*MATERIAL PROVIDED*

#####

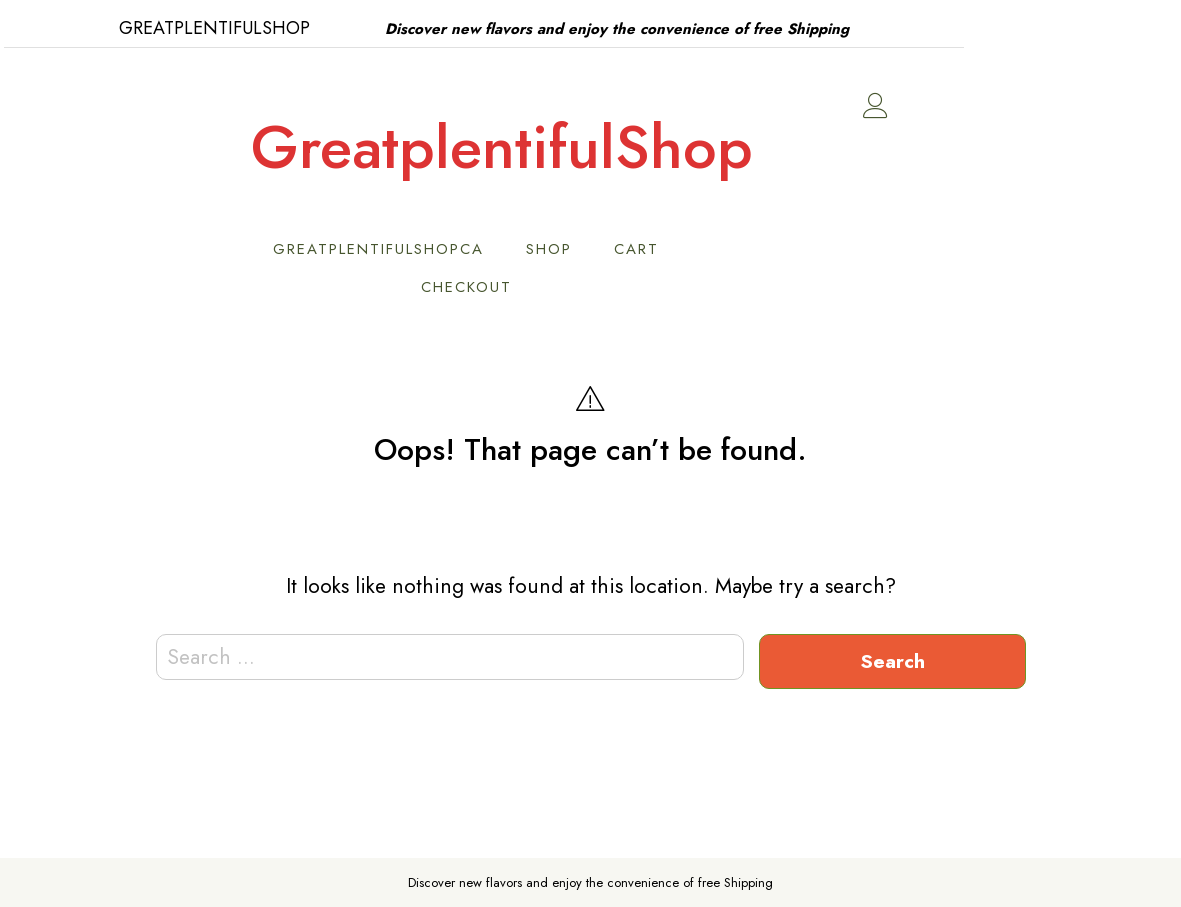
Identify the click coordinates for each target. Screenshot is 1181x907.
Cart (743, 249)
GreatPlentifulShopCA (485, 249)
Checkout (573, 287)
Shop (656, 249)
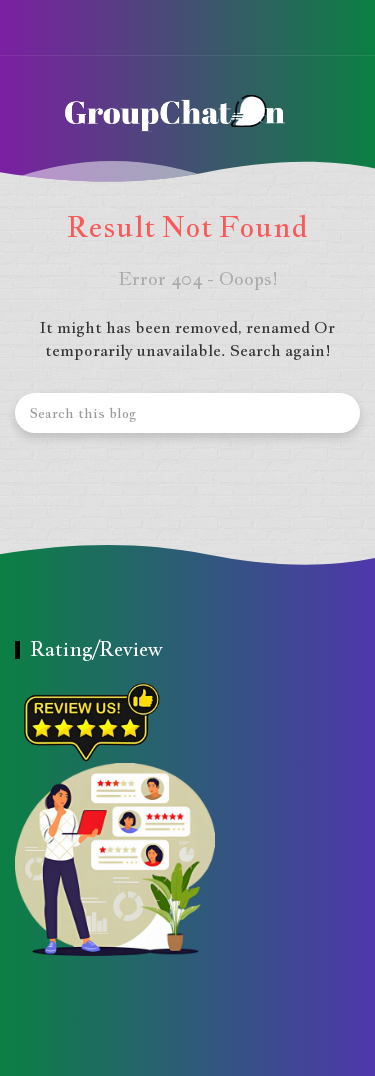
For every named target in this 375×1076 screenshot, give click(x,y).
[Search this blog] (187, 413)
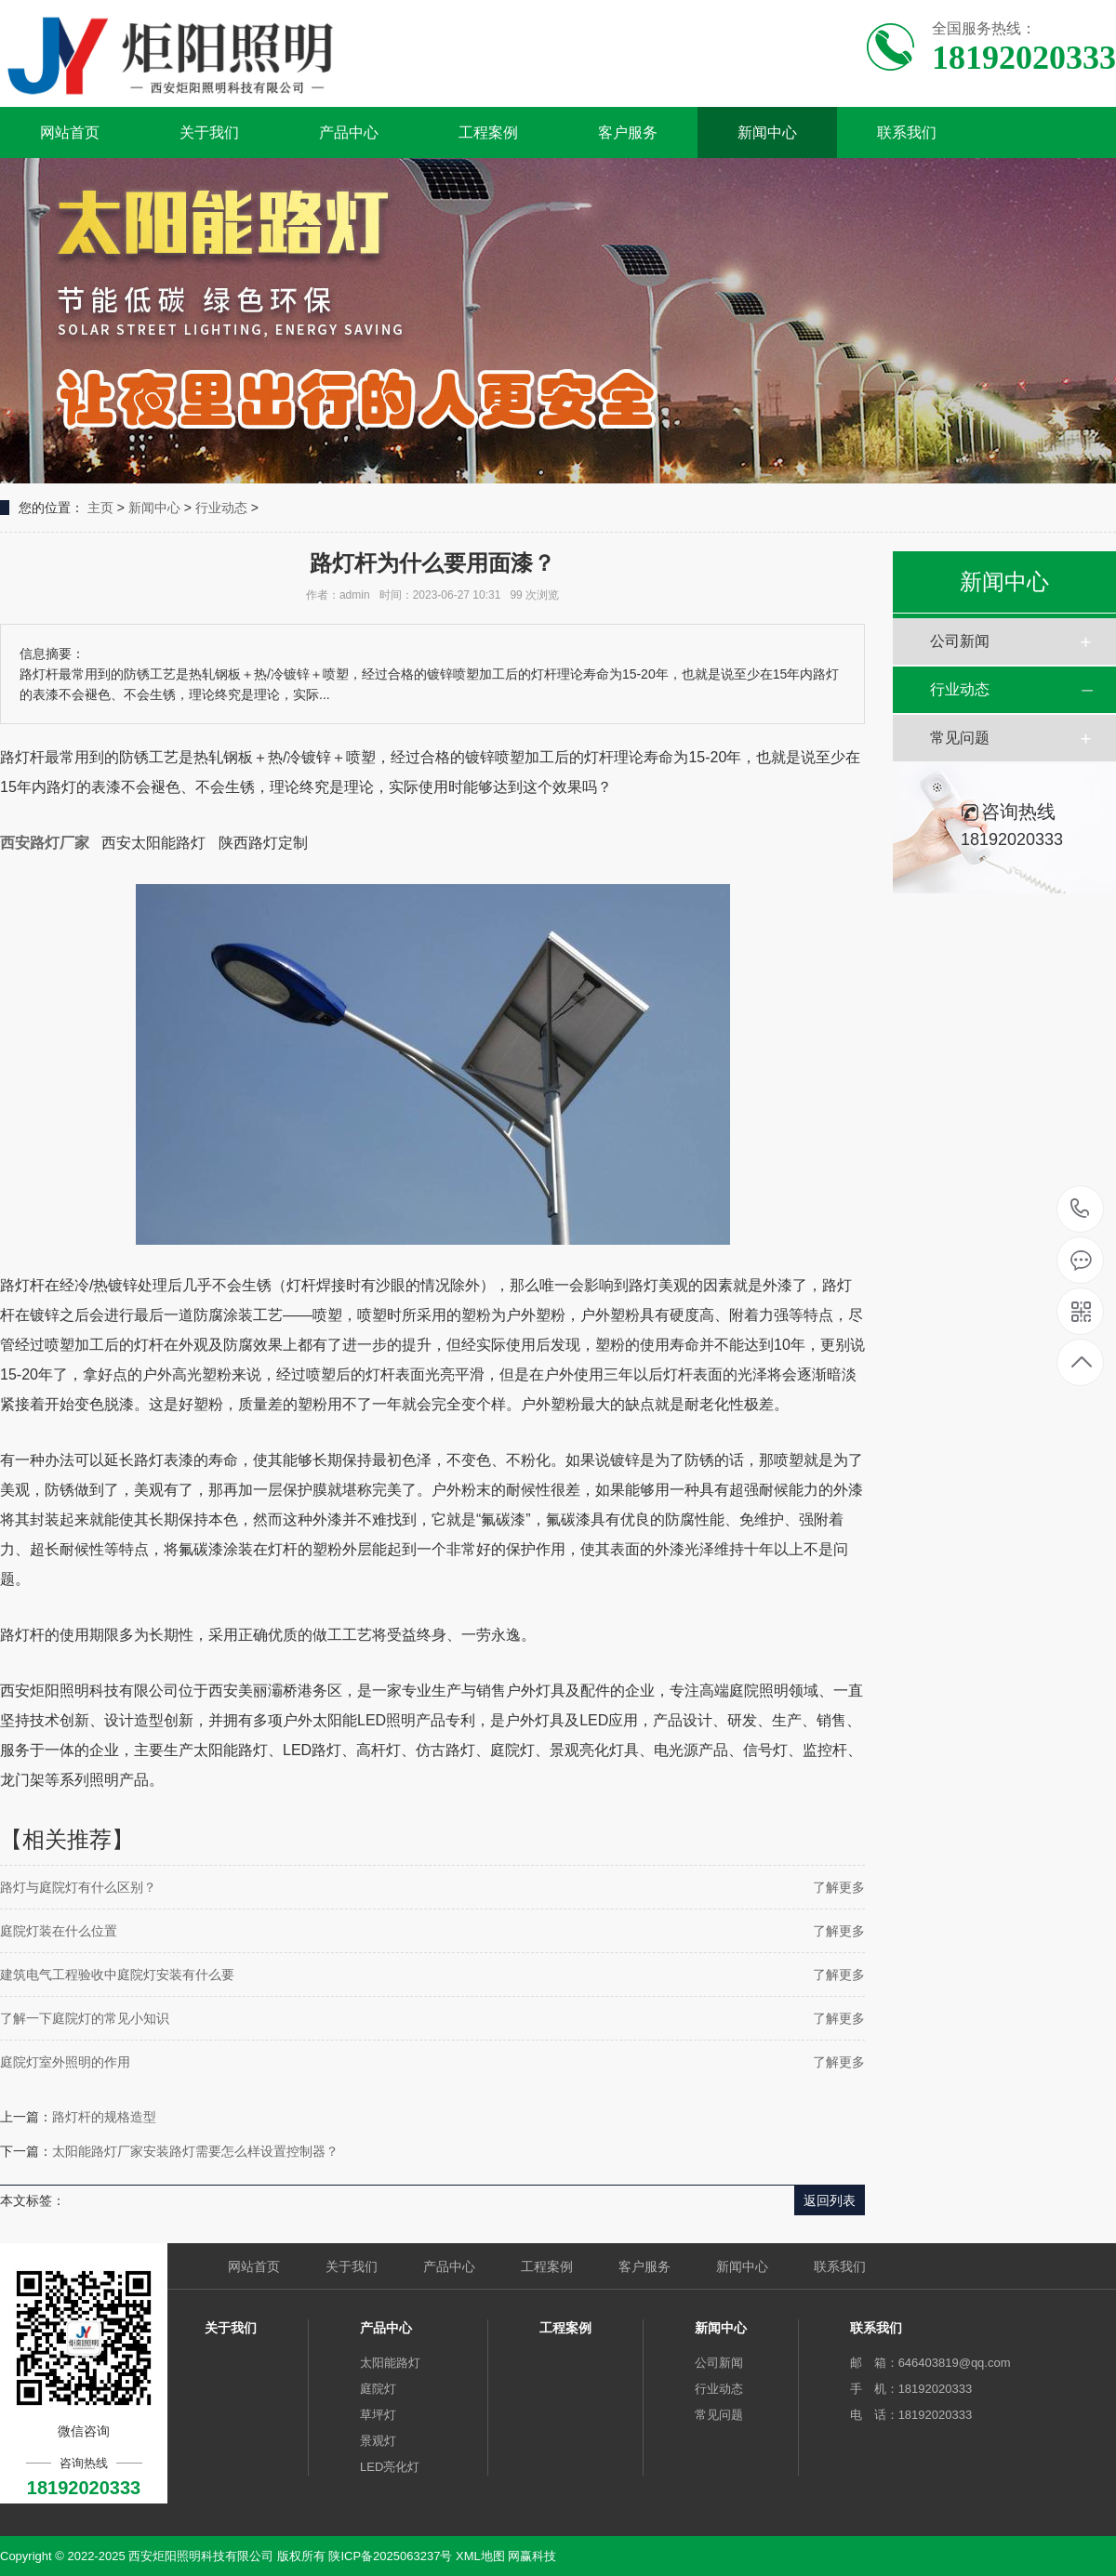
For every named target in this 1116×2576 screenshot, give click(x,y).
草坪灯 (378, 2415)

#####

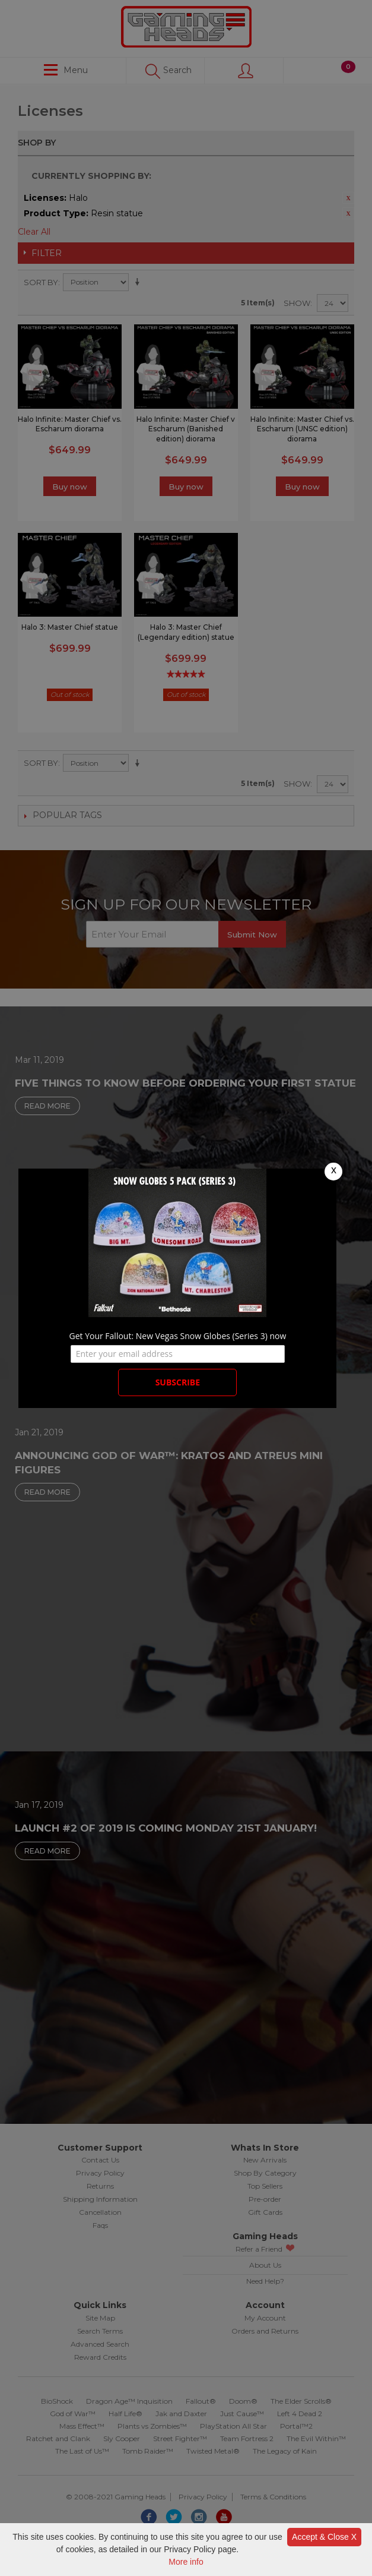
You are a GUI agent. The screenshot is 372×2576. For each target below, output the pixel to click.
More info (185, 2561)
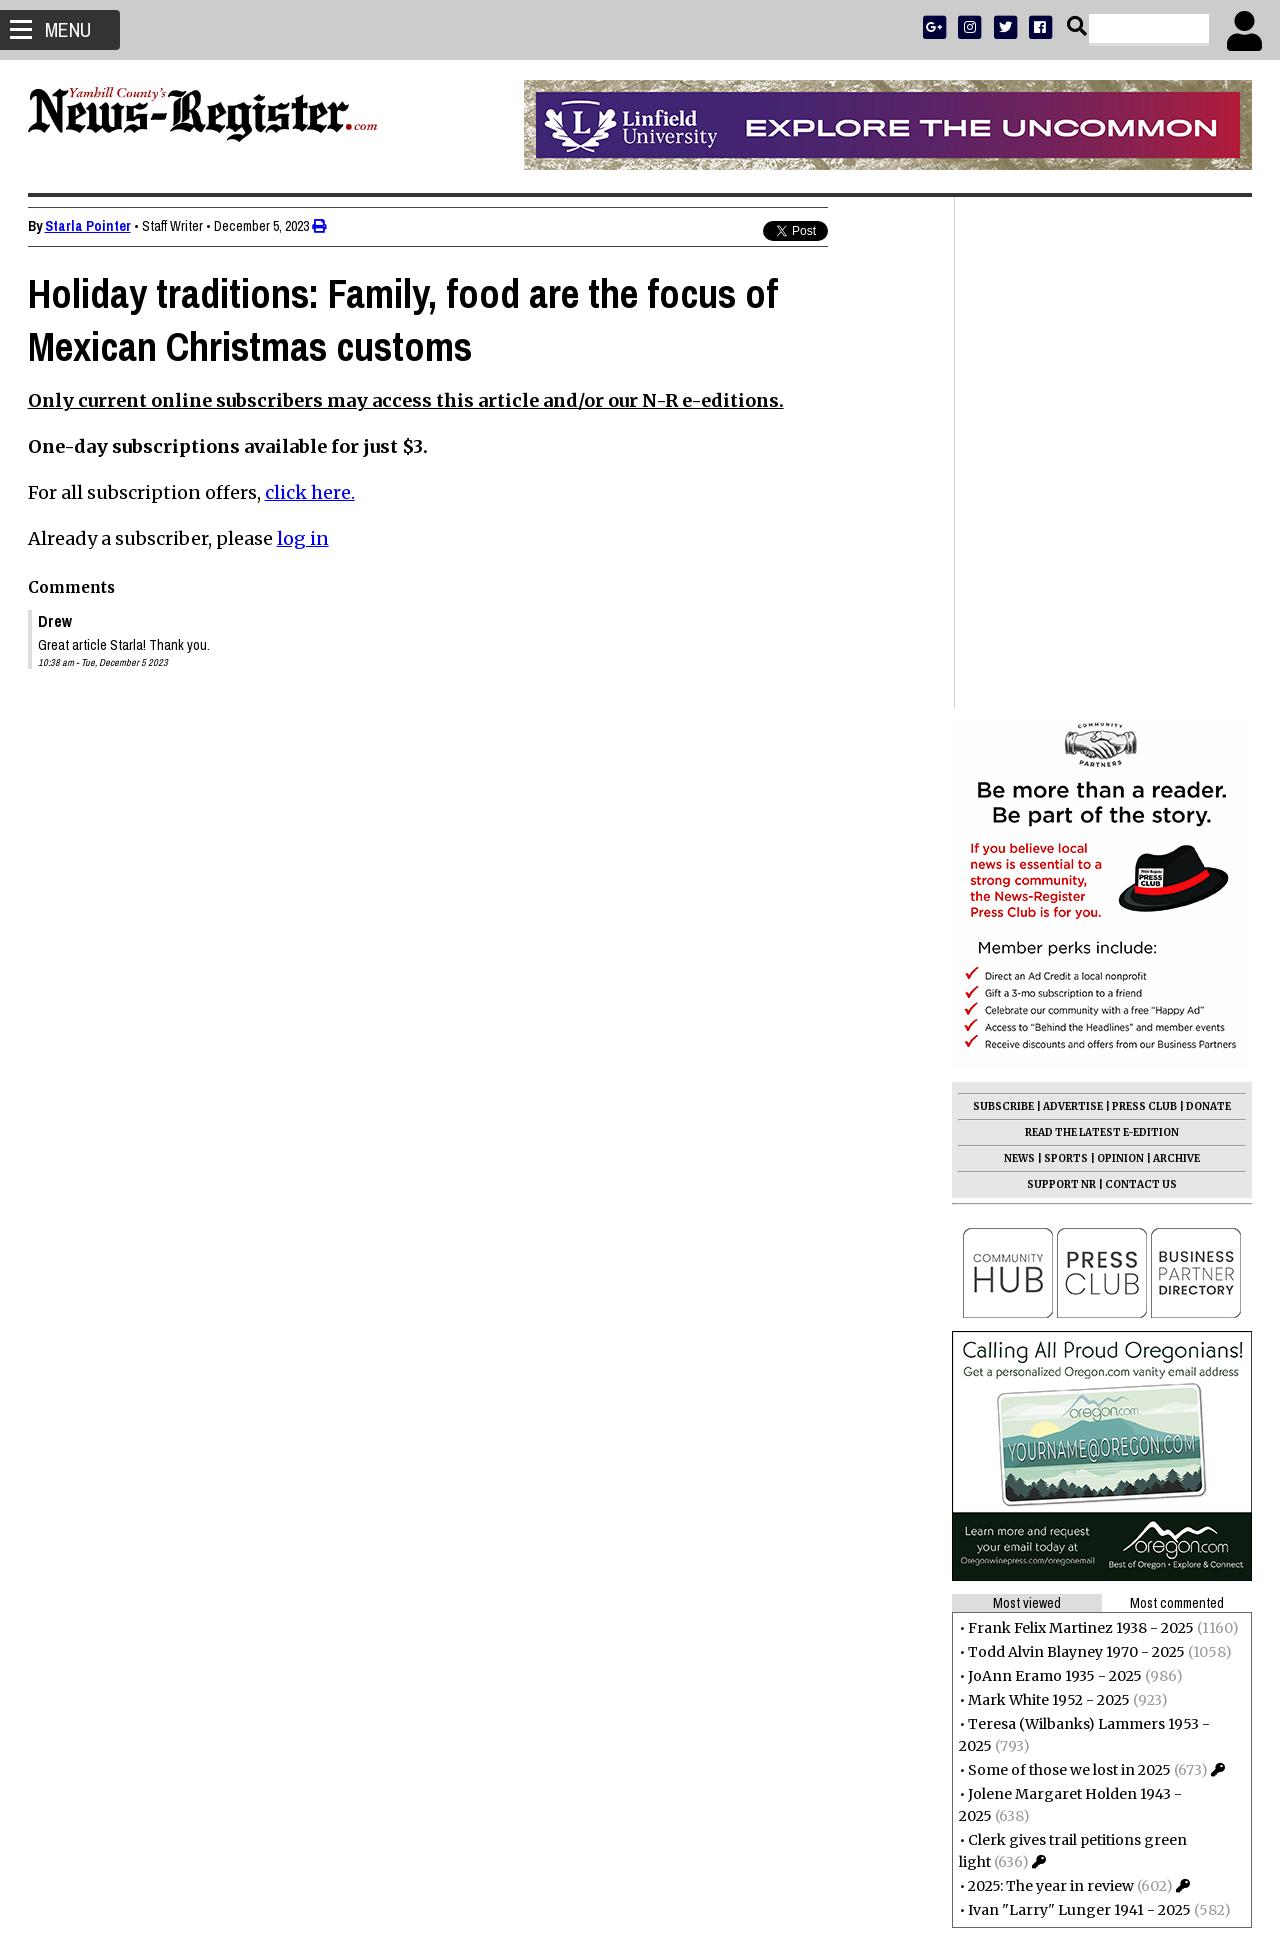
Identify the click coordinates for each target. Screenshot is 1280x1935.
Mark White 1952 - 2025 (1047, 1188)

#####

Give back exactly, and solely, the section of the data above bounded by the line containing "GreatPlentifulShopCA (485, 249)" and the line containing "草坪灯 (378, 2415)", both bounding lines included and pictures omitted.

*TASK OUTPUT*
GreatPlentifulShopCA (485, 249)
Checkout (573, 287)
Shop (656, 249)
For every named target in this 375×1076 screenshot, give click(x,y).
[Search this blog] (187, 413)
For every named target in this 1116×2576 screenshot, give click(x,y).
草坪灯 (378, 2415)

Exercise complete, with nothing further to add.